マラソン世界王者のエリウド・キプチョゲ(ケニア)と東京五輪5000m・10000m金メダリストのシファン・ハッサン(オランダ)という2人のレジェンドが銀座に降臨した。
前日に東京マラソンを終えた2人。契約するナイキの「⾛りを加速するインスピレーションとイノベーションでランナーをサポートするイベント『UNITE FAST』」のため、NIKE GINZAを訪れてトークセッションを行った。集まったランナーや学生たちに向けてアドバイスなどを送った。
東京マラソンを終え、「最初から最後まで応援してくださって頑張れました。東京はランニングの街」とキプチョゲ。ハッサンも「正直、万全とはいかずかなり苦しみましたが、応援のお陰で最後は楽しんで走れました」と笑顔を見せる。
ともに優勝ならず、本来の力は発揮できなかった。それでも、「人間は機械ではない。100%のトレーニングができても結果が出ないこともある。それこそがスポーツ。大事なのは結果を受け入れること。そして止まらないことなのです」とキプチョゲ。まさにその姿勢を走りで伝えた。
レースに挑むにあたり大事にしていることについて、「自分を信じること。ターゲットに向けて楽しめたか。そうすればメンタルも準備も整う」(キプチョゲ)。ハッサンは「何でこんなつらい思いをして走っているんだろうと思うこともありますが」と笑いつつ、「しっかりトレーニングをすれば自信が持てます」と言う。
トークからは2人の“哲学”が垣間見え、「マラソンは人生。ランニングの素晴らしさ、情熱を伝えるのが私たちの仕事です」とキプチョゲが言えば、「若い頃は一喜一憂しましたが、大人になるにつれて『思ったようにことは進まない』と感じました。大事なのは毎日ベストを尽くすこと。そうすれば明日、新しい自分に会える」と語った。
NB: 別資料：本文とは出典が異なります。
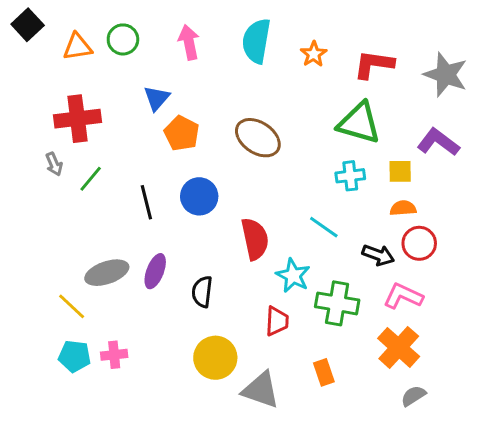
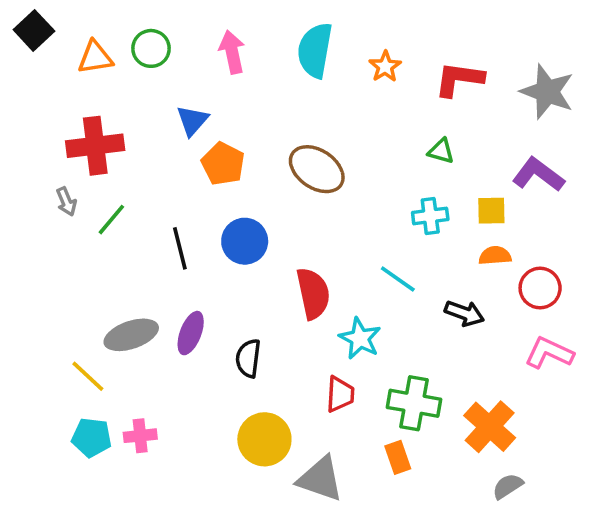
green triangle: (359, 123) -> (441, 151), size x0.5
red circle: (419, 243) -> (540, 288), moved
pink L-shape: (403, 296) -> (549, 353), moved
green cross: (337, 303) -> (414, 403), moved

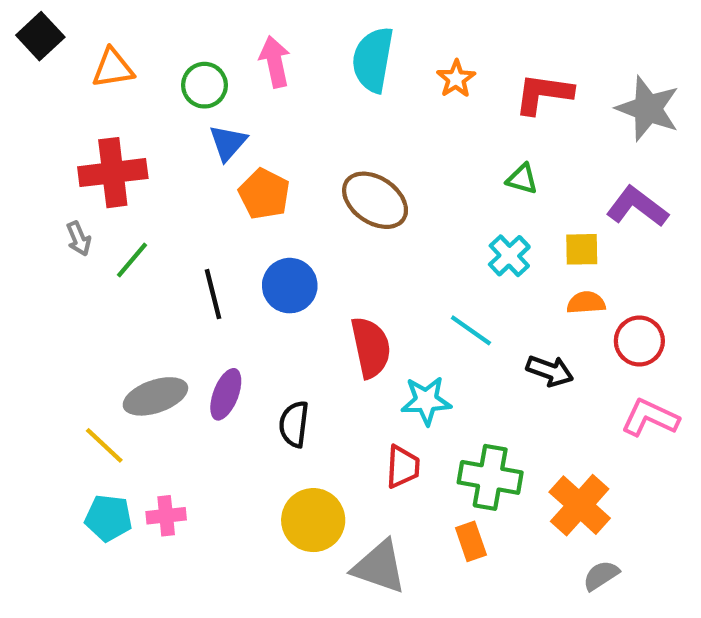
green circle: (151, 48) -> (204, 85), moved
cyan cross: (430, 216) -> (509, 256), turned -36
cyan star: (360, 338) -> (426, 401), turned -30

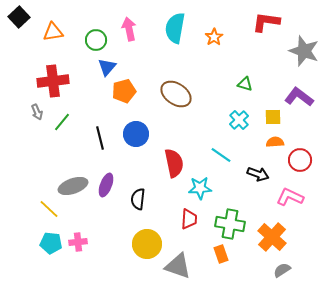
red L-shape: (543, 94) -> (266, 22), moved
orange pentagon: (264, 194) -> (124, 91), turned 30
pink L-shape: (650, 418) -> (290, 197), moved

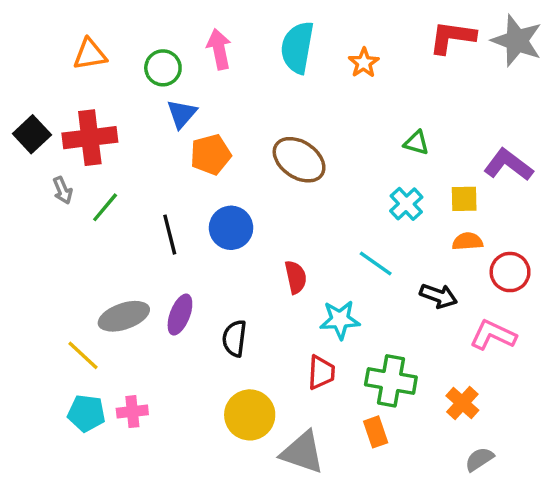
black square: (19, 17) -> (32, 134), moved
gray star: (304, 51) -> (517, 41), moved
red semicircle: (174, 163) -> (296, 277), size x0.7
orange cross: (272, 237) -> (462, 403), size x0.7

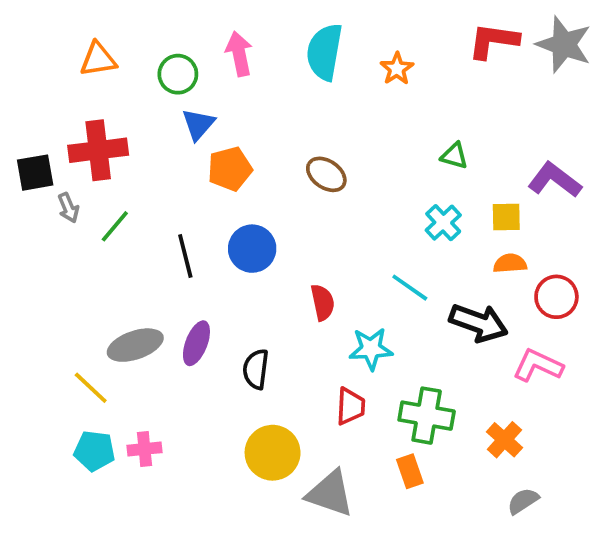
black square: (32, 134) -> (35, 173), moved, turned 33
brown ellipse: (299, 160) -> (326, 174), size x0.7
black arrow: (439, 296) -> (478, 323), size x1.4

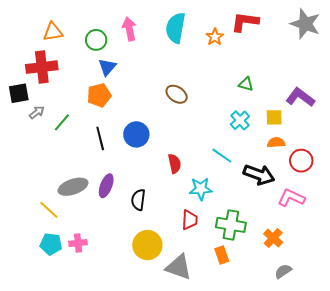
red L-shape: (493, 41) -> (245, 22), moved
red cross: (98, 150) -> (42, 67), moved
orange pentagon: (230, 169) -> (99, 95), moved
gray arrow: (68, 208) -> (37, 112), turned -105

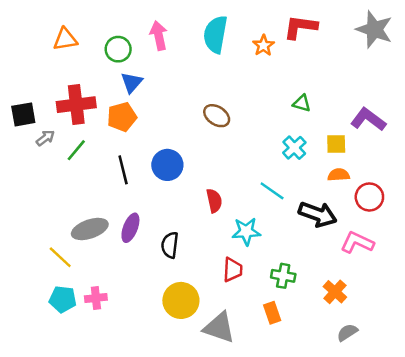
red cross: (42, 67) -> (76, 105), moved
green cross: (231, 225) -> (283, 276), size x0.7

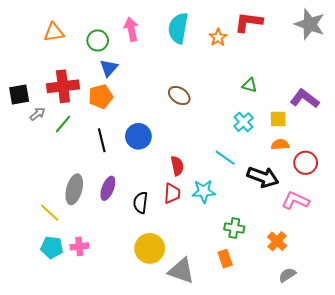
gray ellipse: (90, 229) -> (74, 189), turned -56
red trapezoid: (233, 270) -> (172, 193), moved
イベントには男子マラソンパリ五輪代表の小山直城(Honda)と女子10000m世界選手権7位の廣中璃梨佳(日本郵政グループ)もゲスト出演。小山は「一緒に走れるのは恐れ多いですが楽しみ。しっかり準備したい」と語り、廣中は「東京五輪で初めて一緒に走ってから、あんな景色を見たいと思っています。昨年の10000mで転倒されても相手を称えている姿を見て尊敬しています」と目を輝かせた。
今年1月には「ナイキ アルファフライ 3」が発売されるなど、進化の止まらないランニングシューズについても「未来は明るい。安心できるし、トレーニングをたくさんできるシューズをこれからも期待したい」(キプチョゲ)、「リカバリーができ、タイムも速くなる。これからのシューズの進化にも期待しています」(ハッサン)と語った。